> [Data for analysis]:
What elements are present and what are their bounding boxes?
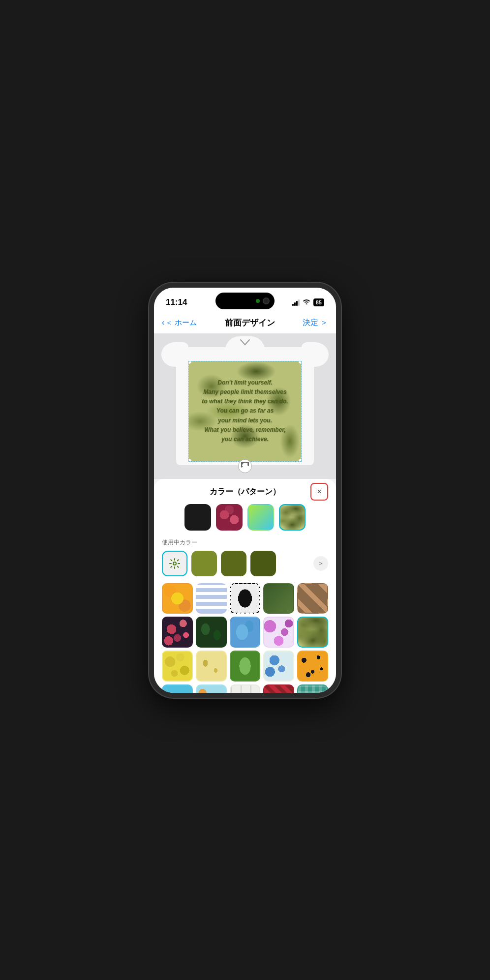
color-row: ＞ (162, 551, 328, 576)
design-canvas[interactable]: Don't limit yourself. Many people limit … (188, 361, 302, 462)
wifi-icon (303, 298, 310, 306)
battery-indicator: 85 (313, 298, 324, 306)
settings-icon (169, 558, 181, 569)
pattern-item[interactable] (263, 684, 294, 698)
pattern-item[interactable] (196, 651, 227, 682)
di-indicator (256, 299, 260, 303)
dynamic-island (215, 293, 275, 309)
color-panel: カラー（パターン） × 使用中カラー (154, 479, 336, 698)
status-time: 11:14 (166, 297, 187, 307)
status-bar: 11:14 85 (154, 288, 336, 312)
pattern-item[interactable] (162, 617, 193, 648)
pattern-grid (162, 583, 328, 698)
pattern-item[interactable] (230, 651, 261, 682)
quote-container: Don't limit yourself. Many people limit … (189, 361, 301, 461)
preset-camo[interactable] (279, 504, 306, 531)
quote-text: Don't limit yourself. Many people limit … (202, 378, 288, 444)
status-right: 85 (292, 298, 324, 306)
pattern-item[interactable] (297, 651, 328, 682)
settings-swatch[interactable] (162, 551, 187, 576)
di-camera (263, 297, 270, 304)
pattern-item[interactable] (230, 583, 261, 614)
pattern-item[interactable] (263, 651, 294, 682)
signal-icon (292, 299, 300, 306)
page-title: 前面デザイン (225, 317, 275, 328)
action-button[interactable]: 決定 ＞ (303, 318, 328, 328)
panel-title: カラー（パターン） (210, 487, 280, 497)
nav-bar: ‹ ＜ ホーム 前面デザイン 決定 ＞ (154, 312, 336, 334)
color-presets (162, 504, 328, 531)
panel-header: カラー（パターン） × (162, 487, 328, 497)
svg-point-0 (173, 562, 176, 565)
color-olive1[interactable] (191, 551, 217, 576)
pattern-item-camo[interactable] (297, 617, 328, 648)
pattern-item[interactable] (162, 684, 193, 698)
pattern-item[interactable] (297, 583, 328, 614)
pattern-item[interactable] (196, 583, 227, 614)
preset-black[interactable] (184, 504, 211, 531)
color-olive3[interactable] (250, 551, 276, 576)
back-button[interactable]: ‹ ＜ ホーム (162, 318, 197, 327)
pattern-item[interactable] (162, 583, 193, 614)
pattern-item[interactable] (297, 684, 328, 698)
preset-green-gradient[interactable] (247, 504, 274, 531)
pattern-item[interactable] (196, 684, 227, 698)
corner-handle-br[interactable] (299, 459, 302, 462)
pattern-item[interactable] (230, 684, 261, 698)
pattern-item[interactable] (196, 617, 227, 648)
more-colors-button[interactable]: ＞ (313, 556, 328, 571)
pattern-item[interactable] (263, 617, 294, 648)
back-label: ＜ ホーム (165, 318, 197, 327)
pattern-item[interactable] (162, 651, 193, 682)
close-button[interactable]: × (310, 483, 328, 501)
color-olive2[interactable] (221, 551, 246, 576)
phone-frame: 11:14 85 ‹ ＜ ホーム 前面デザイン 決定 ＞ (149, 283, 341, 698)
design-area: Don't limit yourself. Many people limit … (154, 334, 336, 479)
preset-floral-red[interactable] (216, 504, 243, 531)
pattern-item[interactable] (263, 583, 294, 614)
main-scroll-area[interactable]: Don't limit yourself. Many people limit … (154, 334, 336, 698)
section-label: 使用中カラー (162, 538, 328, 547)
rotate-handle[interactable] (238, 459, 252, 473)
pattern-item[interactable] (230, 617, 261, 648)
collapse-chevron[interactable] (240, 338, 250, 348)
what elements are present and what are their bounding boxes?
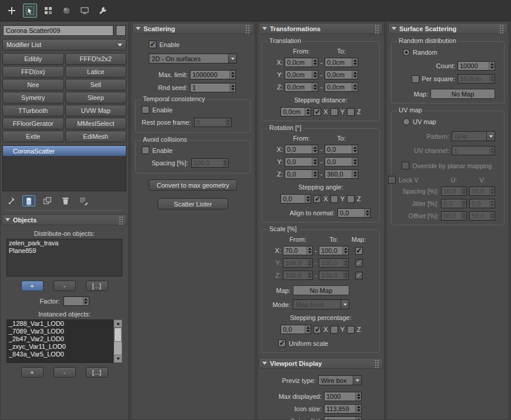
scatter-grid-icon[interactable] [41, 4, 55, 18]
spinner-arrows[interactable] [342, 259, 348, 267]
previz-type-dropdown[interactable]: Wire box [318, 375, 362, 385]
points-field[interactable]: 1 [324, 416, 362, 420]
translation-z-from-field[interactable]: 0,0cm [285, 82, 318, 92]
convert-to-max-geometry-button[interactable]: Convert to max geometry [149, 179, 237, 191]
uv-spacing-u-field[interactable]: 10,0 [441, 186, 467, 196]
spinner-arrows[interactable] [489, 199, 495, 208]
pin-stack-icon[interactable] [4, 195, 17, 206]
spinner-arrows[interactable] [312, 83, 318, 91]
scale-y-to-field[interactable]: 100,0 [319, 258, 349, 268]
modifier-button[interactable]: Nee [2, 79, 64, 91]
rollout-grip[interactable] [375, 359, 379, 368]
per-square-checkbox[interactable] [412, 75, 419, 83]
modifier-button[interactable]: UVW Map [65, 105, 127, 116]
factor-field[interactable] [64, 296, 89, 306]
uv-spacing-v-field[interactable]: 10,0 [469, 186, 495, 196]
rotation-y-to-field[interactable]: 0,0 [325, 157, 358, 166]
align-to-normal-field[interactable]: 0,0 [338, 208, 370, 218]
scale-x-from-field[interactable]: 70,0 [283, 246, 313, 255]
translation-z-to-field[interactable]: 0,0cm [325, 82, 358, 92]
rotation-y-from-field[interactable]: 0,0 [285, 157, 318, 166]
scale-map-button[interactable]: No Map [293, 285, 349, 295]
spinner-arrows[interactable] [489, 187, 495, 195]
rollout-grip[interactable] [500, 25, 504, 33]
uniform-scale-checkbox[interactable] [278, 339, 286, 347]
rotation-z-to-field[interactable]: 360,0 [325, 169, 358, 179]
max-displayed-field[interactable]: 1000 [324, 392, 362, 401]
rotation-x-from-field[interactable]: 0,0 [285, 145, 318, 154]
scale-mode-dropdown[interactable]: Map fixed [293, 299, 349, 309]
spinner-arrows[interactable] [355, 405, 361, 413]
translation-y-to-field[interactable]: 0,0cm [325, 70, 358, 79]
modifier-button[interactable]: Sell [65, 79, 127, 91]
instanced-objects-list[interactable]: _1288_Var1_LOD0 _7089_Var3_LOD0 _2b47_Va… [6, 319, 113, 363]
spinner-arrows[interactable] [229, 84, 235, 92]
max-limit-field[interactable]: 1000000 [190, 70, 236, 79]
spinner-arrows[interactable] [222, 159, 228, 167]
select-object-icon[interactable] [23, 4, 37, 18]
rest-pose-field[interactable]: 0 [194, 118, 232, 127]
surface-map-button[interactable]: No Map [430, 89, 495, 99]
spinner-arrows[interactable] [364, 209, 370, 217]
pick-distribute-objects-button[interactable]: [...] [86, 281, 108, 291]
translation-x-to-field[interactable]: 0,0cm [325, 58, 358, 67]
spinner-arrows[interactable] [83, 297, 89, 305]
list-item[interactable]: _zxyc_Var11_LOD0 [7, 343, 113, 351]
uv-map-radio[interactable] [403, 118, 410, 125]
step-x-checkbox[interactable] [313, 326, 321, 334]
list-item[interactable]: _843a_Var5_LOD0 [7, 351, 113, 358]
uv-jitter-u-field[interactable]: 0,0 [441, 199, 467, 208]
modifier-button[interactable]: EdiMesh [65, 131, 127, 142]
spinner-arrows[interactable] [306, 271, 312, 279]
scatter-mode-dropdown[interactable]: 2D - On surfaces [149, 54, 237, 64]
rollout-grip[interactable] [246, 25, 250, 33]
uv-channel-field[interactable]: 1 [452, 146, 495, 155]
spinner-arrows[interactable] [460, 187, 466, 195]
modifier-button[interactable]: Extle [2, 131, 64, 142]
list-item[interactable]: _2b47_Var2_LOD0 [7, 335, 113, 343]
override-planar-mapping-checkbox[interactable] [402, 162, 409, 169]
spinner-arrows[interactable] [352, 83, 358, 91]
remove-instanced-object-button[interactable]: - [54, 367, 76, 378]
objects-rollout-header[interactable]: Objects [2, 214, 127, 225]
spinner-arrows[interactable] [355, 417, 361, 420]
stack-item-selected[interactable]: CoronaScatter [3, 146, 126, 156]
modifier-stack[interactable]: CoronaScatter [2, 145, 126, 191]
modifier-button[interactable]: TTurbooth [2, 105, 64, 116]
pick-instanced-objects-button[interactable]: [...] [86, 367, 108, 378]
scattering-rollout-header[interactable]: Scattering [132, 23, 253, 34]
scroll-thumb[interactable] [114, 328, 122, 342]
spinner-arrows[interactable] [306, 259, 312, 267]
make-unique-icon[interactable] [41, 195, 54, 206]
step-z-checkbox[interactable] [347, 108, 355, 116]
spinner-arrows[interactable] [489, 212, 495, 220]
spinner-arrows[interactable] [305, 325, 310, 334]
spinner-arrows[interactable] [229, 71, 235, 79]
rnd-seed-field[interactable]: 1 [190, 83, 236, 92]
sphere-icon[interactable] [59, 4, 74, 18]
per-square-field[interactable]: 10,0cm [457, 74, 495, 84]
spinner-arrows[interactable] [352, 170, 358, 178]
spinner-arrows[interactable] [355, 392, 361, 401]
distribute-on-objects-list[interactable]: zelen_park_trava Plane859 [6, 239, 122, 276]
uv-offset-u-field[interactable]: 50,0 [441, 211, 467, 221]
add-instanced-object-button[interactable]: + [21, 367, 44, 378]
step-z-checkbox[interactable] [347, 326, 355, 334]
rotation-z-from-field[interactable]: 0,0 [285, 169, 318, 179]
modifier-list-dropdown[interactable]: Modifier List [2, 39, 126, 51]
show-end-result-icon[interactable] [22, 195, 35, 206]
spinner-arrows[interactable] [312, 58, 318, 66]
spinner-arrows[interactable] [312, 158, 318, 166]
rotation-x-to-field[interactable]: 0,0 [325, 145, 358, 154]
spinner-arrows[interactable] [306, 246, 312, 255]
spinner-arrows[interactable] [352, 58, 358, 66]
spinner-arrows[interactable] [342, 246, 348, 255]
spinner-arrows[interactable] [352, 145, 358, 154]
rollout-grip[interactable] [375, 25, 379, 33]
scroll-down-arrow[interactable] [114, 355, 122, 362]
scattering-enable-checkbox[interactable] [149, 41, 156, 48]
avoid-enable-checkbox[interactable] [142, 146, 149, 154]
spinner-arrows[interactable] [489, 75, 495, 83]
add-distribute-object-button[interactable]: + [21, 281, 44, 291]
stepping-angle-field[interactable]: 0,0 [280, 194, 311, 204]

> [Aim of the task]: Report only the number of lines in the listing that contain the word "scroll".

> [Exercise answer]: 3